The Way Out of a Spiritual Crisis

A member of the congregation loaned me a book, The Sure Victory, by Madame Chiang Kai-shek. Also known by her given name, Soong Mei-ling, Madame Chiang was the First Lady of the Republic of China. She rallied the Chinese people against the Japanese invasion of China in the 1930s. Educated at Wellesley College, she made several visits to the U.S. to win support for the Chinese war effort against Japan. When her husband’s Nationalist government fell to the Communists in 1949, Madame Chiang retreated with her husband to Taiwan, but she continued to be active in international political and humanitarian efforts. Madame Chiang was a Christian. The Sure Victory is the story of her growing faith in the power of prayer, and her experience of being a woman of faith on an international stage.

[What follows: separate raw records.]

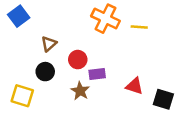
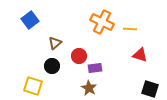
red triangle: (134, 86) -> (140, 55), moved
brown star: (80, 91) -> (89, 88), moved

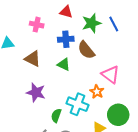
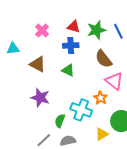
red triangle: (66, 12) -> (74, 27), moved
pink cross: (37, 25) -> (42, 30), turned 32
brown semicircle: (86, 50) -> (103, 59), moved

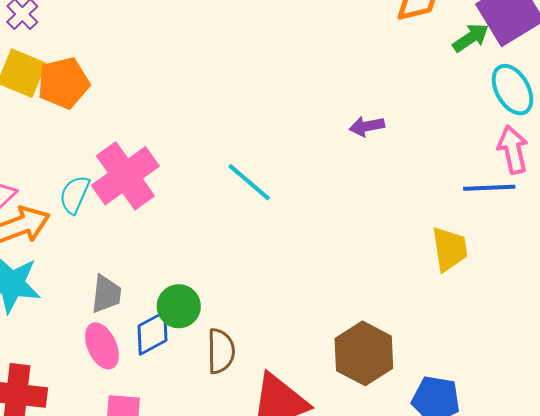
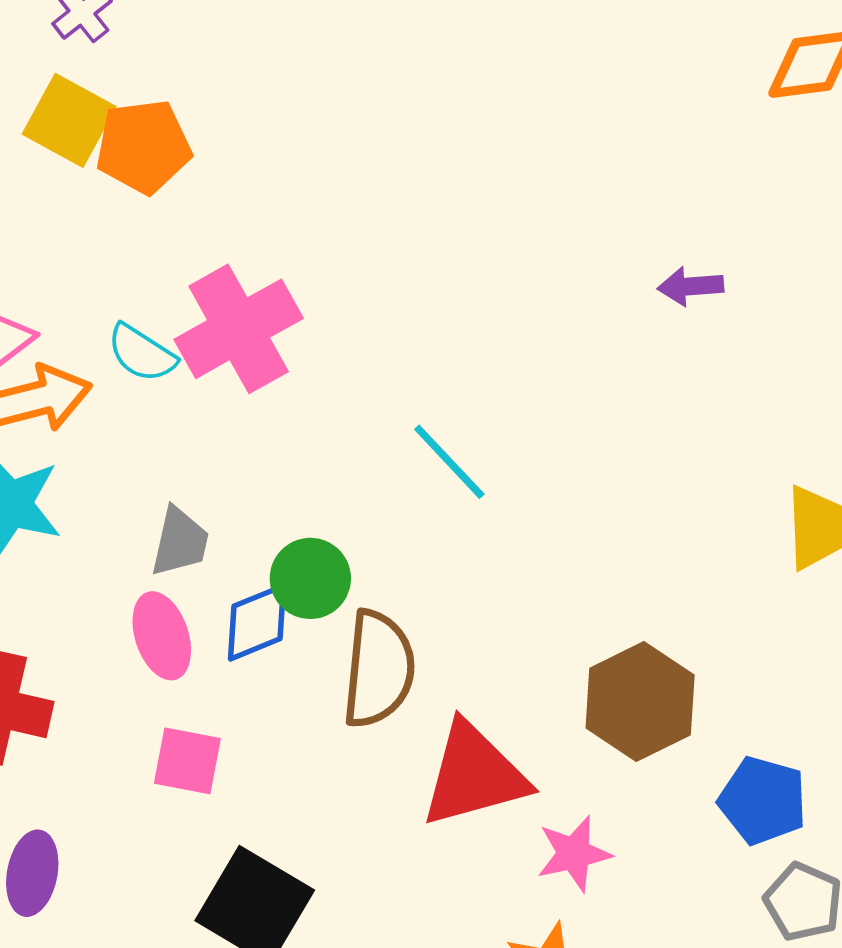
cyan line: (249, 182) -> (449, 462), moved
cyan semicircle: (75, 195) -> (142, 353), turned -87
brown semicircle: (221, 351) -> (378, 669), size x1.4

Madame Chiang’s first spiritual crisis was her mother’s death in 1931, coupled with natural disasters and a rising Communist insurgency inside China and Japanese threats from the outside. She did not know how to bear the burdens of living without her mother to rely on. At that time, she noticed that her husband, who had recently converted to Christianity, was, with a great deal of difficulty, making his way through the Old Testament. Madame Chiang had taken a course in Old Testament at Wellesley. She dug out her old notes and helped her husband make sense of the history, poetry, and prayers of God’s covenant people. That experience led to the couple praying together every

morning and evening. She wrote that, with faithfulness to prayer and learning over the years, there often came “a feeling of deep spiritual peace… bringing a completely annihilated self, with the mind in quiet and continuous absorption in the keen contemplation of God.”


These days, many of us are experiencing a similar spiritual crisis brought about by the combination of personal grief, political crises, and public health disasters. I wonder if the path to healing and wholeness for Christians in crisis lies along the same paths that Madame Chiang ventured: mentoring and teaching new Christians. Take a look around you. Who do you know who is new to the faith, or is delving deeper into discipleship? Come along beside them, and offer your wisdom and experience to them. See if you don’t find a deeper peace, one that the turmoil of the present moment can’t disturb.